With the European war mostly closed, we move from the Philippines north into some of the best-known battles of the Pacific War. I don't have a lot to say about Iwo Jima, but was amused by his comment that Okinawa was somewhere "where American forces seem destined to remain until the cold war waxes hot or the communist menace fades." And here we are, six decades later, with the communist menace that he spoke of gone, and yet American forces remain on Okinawa.
I was also intrigued by his comments about the New York Fire Department providing the impetus for the development of fog nozzles, which I don't think came up when I wrote about the subject. I did a bit more digging, and discovered that while nothing Morison says is technically wrong, the framing is extremely weird. The fog nozzle was pushed on Adm. Cochrane at BuShips by Harold J. Burke, who was a member of the New York City Fire department, but was a Lieutenant in the Naval Reserve at the time, and he did go on to run the damage control school with Lt. Thomas Kilduff, who was formerly of the Boston Fire Department. As far as I can tell, there was no particular institutional involvement by either city's fire department in the DC school or program, which would explain why I'd never heard about this.
I certainly appreciate Morison's skillful portrait of the Okinawa landing, and of the destruction of Yamato, although I have to nitpick his comment that "not another battleship was ever built". Both Vanguard and Jean Bart were completed after the war, and I maintain that the battleship remained important for a decade or so after this. I also feel compelled to point out that the effectiveness of the armored flight decks on British carriers is overstated, and that the smaller air wings imposed by said decks meant they were hit about as often as the Americans, despite having far fewer ships.
And then we come to the horror of the kamikaze attacks on the Americans off Okinawa, one of the most brutal battles of the war. I don't have much to add to Morison's account, except to call him out for ignoring the loss of the William D. Porter, a favorite here at Naval Gazing. But with that campaign closed, next week will be our final chapter in the book.

Comments
The American forces on Okinawa are still facing two menaces that explicitly include "communist" in their name.
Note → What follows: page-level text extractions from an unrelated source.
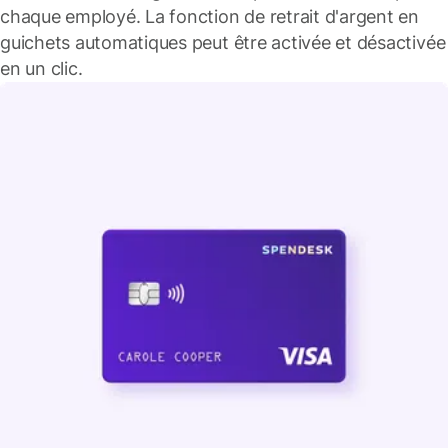
chaque employé. La fonction de retrait d'argent en
guichets automatiques peut être activée et désactivée
en un clic.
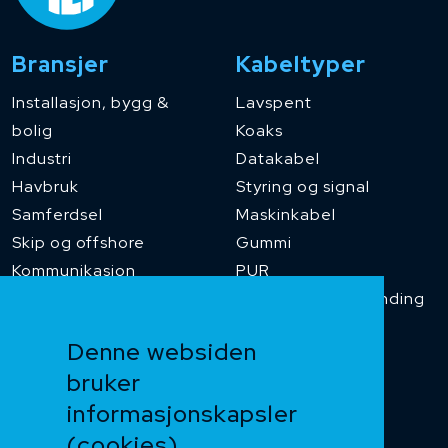
Bransjer
Kabeltyper
Installasjon, bygg &
Lavspent
bolig
Koaks
Industri
Datakabel
Havbruk
Styring og signal
Samferdsel
Maskinkabel
Skip og offshore
Gummi
Kommunikasjon
PUR
Temperaturbestanding
Funksjonssikker
Denne websiden
Heis og kran
bruker
Kabelkjede
informasjonskapsler
Kategorikabel
Buskabel
(cookies)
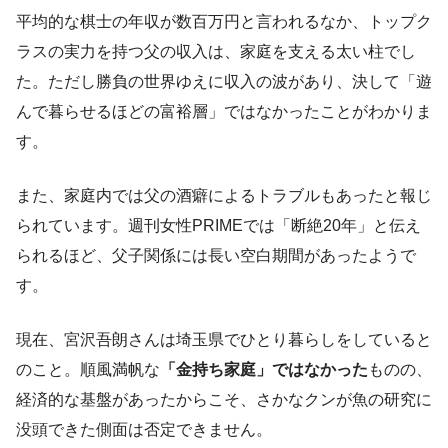
平均的な棋士の年収が数百万円と言われるなか、トップク
ラスの実力を持つ父の収入は、家庭を支える太い柱でし
た。ただし勝負の世界ゆえに収入の波があり、決して「遊
んで暮らせるほどの富裕層」ではなかったことがわかりま
す。
また、家庭内では父の酒癖によるトラブルもあったと報じ
られています。週刊女性PRIMEでは「断絶20年」と伝え
られるほど、父子関係には長い空白期間があったようで
す。
現在、宮沢吾朗さんは埼玉県でひとり暮らしをしていると
のこと。順風満帆な
「金持ち家庭」ではなかった
ものの、
経済的な基盤があったからこそ、さかなクンが魚の研究に
没頭できた側面は否定できません。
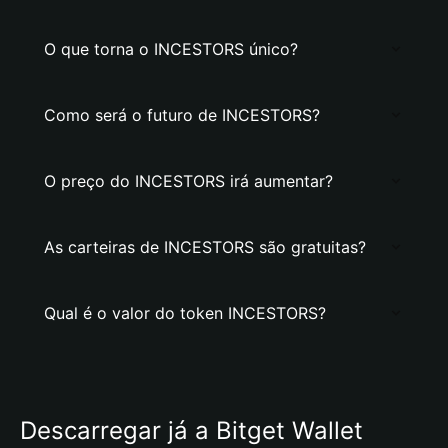
O que torna o INCESTORS único?
Como será o futuro de INCESTORS?
O preço do INCESTORS irá aumentar?
As carteiras de INCESTORS são gratuitas?
Qual é o valor do token INCESTORS?
Descarregar já a Bitget Wallet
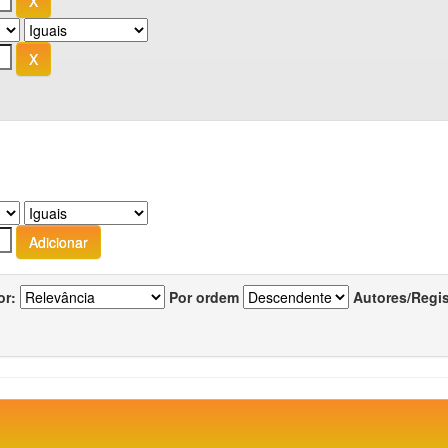
or:
Por ordem
Autores/Regi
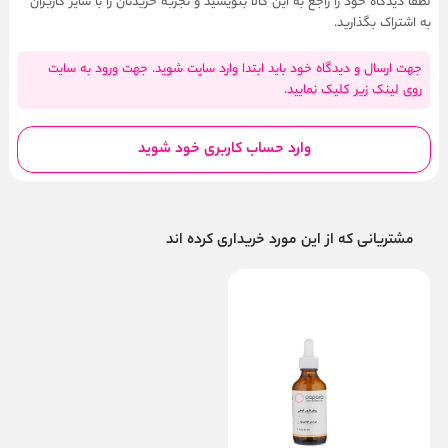
لطفا دیدگاه خود را راجع به این کالا بنویسید و تجربه خریدتان را با سایر کاربران
به اشتراک بگذارید.
جهت ارسال و دیدگاه خود باید ابتدا وارد سایت شوید. جهت ورود به سایت
روی لینک زیر کلیک نمایید.
وارد حساب کاربری خود شوید
مشتریانی که از این مورد خریداری کرده اند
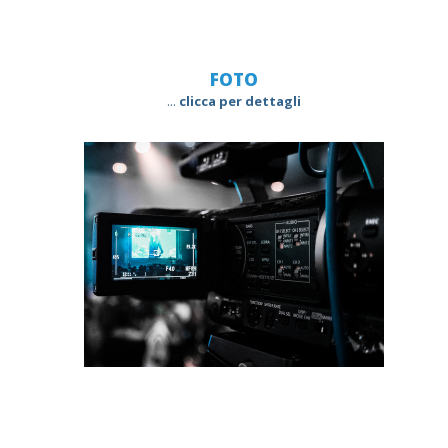
FOTO
...
clicca per dettagli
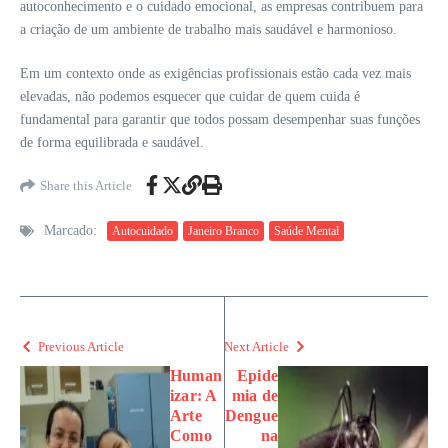
autoconhecimento e o cuidado emocional, as empresas contribuem para
a criação de um ambiente de trabalho mais saudável e harmonioso.
Em um contexto onde as exigências profissionais estão cada vez mais
elevadas, não podemos esquecer que cuidar de quem cuida é
fundamental para garantir que todos possam desempenhar suas funções
de forma equilibrada e saudável.
Share this Article
Marcado:
Autocuidado
Janeiro Branco
Saúde Mental
Previous Article
Next Article
Human
Epide
izar: A
mia de
Arte
Dengue
Como
na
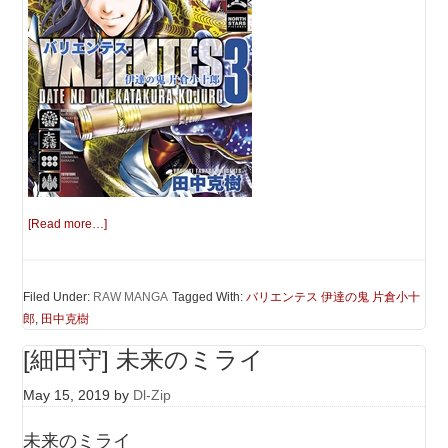
[Read more…]
Filed Under:
RAW MANGA
Tagged With:
バリエンテス 伊達の鬼 片倉小十
郎
,
田中克樹
[細田守] 未来のミライ
May 15, 2019
by
Dl-Zip
未来のミライ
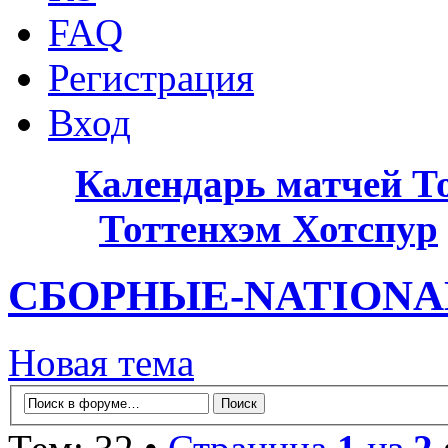
FAQ
Регистрация
Вход
Календарь матчей Т
Тоттенхэм Хотспур
СБОРНЫЕ-NATIONA
Новая тема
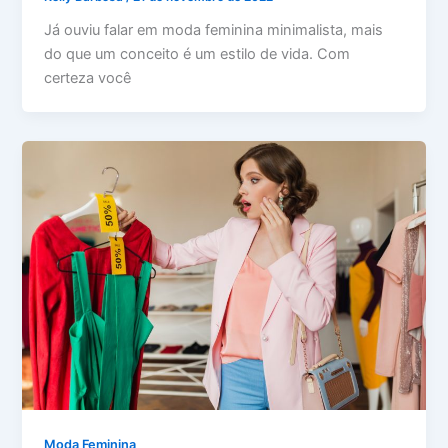
Já ouviu falar em moda feminina minimalista, mais
do que um conceito é um estilo de vida. Com
certeza você
Moda Feminina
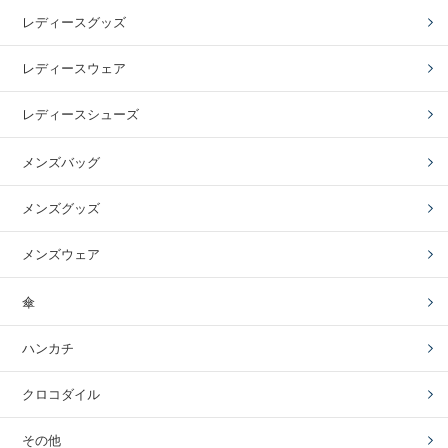
レディースグッズ
レディースウェア
レディースシューズ
メンズバッグ
メンズグッズ
メンズウェア
傘
ハンカチ
クロコダイル
その他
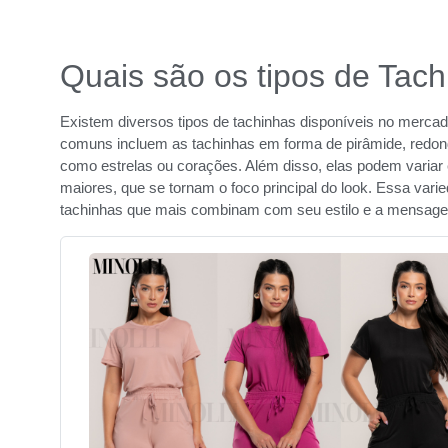
Quais são os tipos de Tac
Existem diversos tipos de tachinhas disponíveis no merca
comuns incluem as tachinhas em forma de pirâmide, redon
como estrelas ou corações. Além disso, elas podem varia
maiores, que se tornam o foco principal do look. Essa var
tachinhas que mais combinam com seu estilo e a mensagem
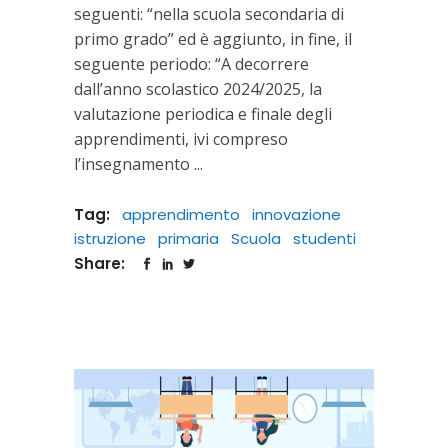
seguenti: “nella scuola secondaria di
primo grado” ed è aggiunto, in fine, il
seguente periodo: “A decorrere
dall’anno scolastico 2024/2025, la
valutazione periodica e finale degli
apprendimenti, ivi compreso
l’insegnamento
Tag:
apprendimento
innovazione
istruzione
primaria
Scuola
studenti
Share:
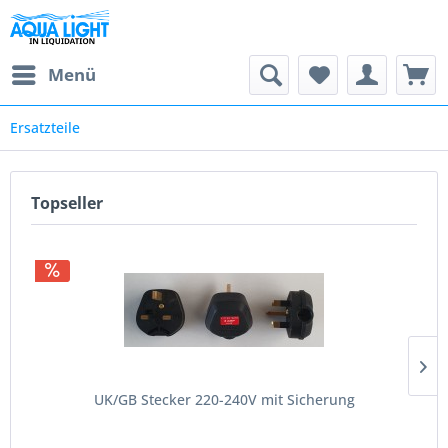
Menü
Ersatzteile
Topseller
UK/GB Stecker 220-240V mit Sicherung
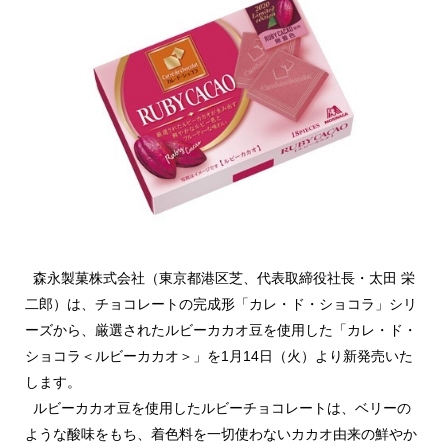
森永製菓株式会社（東京都港区芝、代表取締役社長・太田 栄
二郎）は、チョコレートの完成形「カレ・ド・ショコラ」シリ
ーズから、厳選されたルビーカカオ豆を使用した「カレ・ド・
ショコラ＜ルビーカカオ＞」を1月14日（火）より新発売いた
します。
ルビーカカオ豆を使用したルビーチョコレートは、ベリーの
ような酸味をもち、着色料を一切使わないカカオ由来の鮮やか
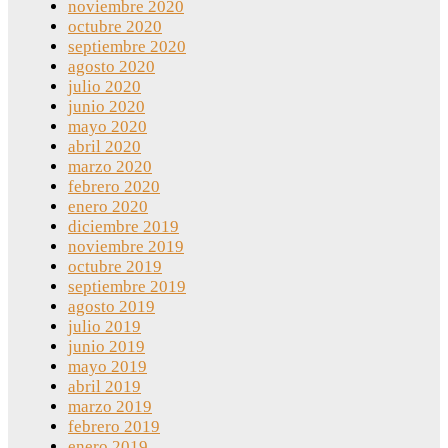
noviembre 2020
octubre 2020
septiembre 2020
agosto 2020
julio 2020
junio 2020
mayo 2020
abril 2020
marzo 2020
febrero 2020
enero 2020
diciembre 2019
noviembre 2019
octubre 2019
septiembre 2019
agosto 2019
julio 2019
junio 2019
mayo 2019
abril 2019
marzo 2019
febrero 2019
enero 2019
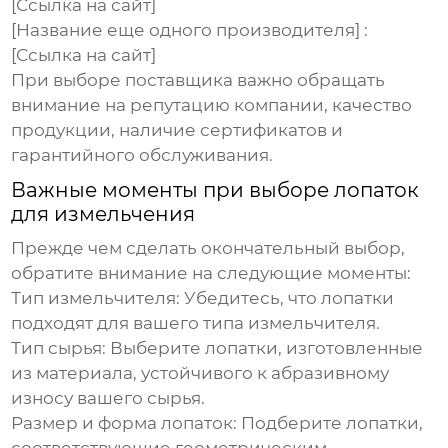
[Ссылка на сайт]
[Название еще одного производителя] :
[Ссылка на сайт]
При выборе поставщика важно обращать
внимание на репутацию компании, качество
продукции, наличие сертификатов и
гарантийного обслуживания.
Важные моменты при выборе лопаток
для измельчения
Прежде чем сделать окончательный выбор,
обратите внимание на следующие моменты:
Тип измельчителя:
Убедитесь, что лопатки
подходят для вашего типа измельчителя.
Тип сырья:
Выберите лопатки, изготовленные
из материала, устойчивого к абразивному
износу вашего сырья.
Размер и форма лопаток:
Подберите лопатки,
Not to mention that I would agree that we're still in a state of Cold War with both the PRC and the DPRK. Legalistically, in the case of the DPRK, even, because we're officially in a "cease fire"
Yes, but basically nobody in the US talks about the Chinese problem in terms of communism, and whatever effects communist ideology may be having inside China, it's definitely not doing very much outside China. The Soviets set up communist client states and were, admittedly somewhat inconsistently, trying to spread communism. The Chinese seem to care very little about spreading their version of communism, and can be adequately modeled as a more conventional geopolitical adversary.
China has basically abandoned communism anyway, so has North Korea (which is only officially socialist these days).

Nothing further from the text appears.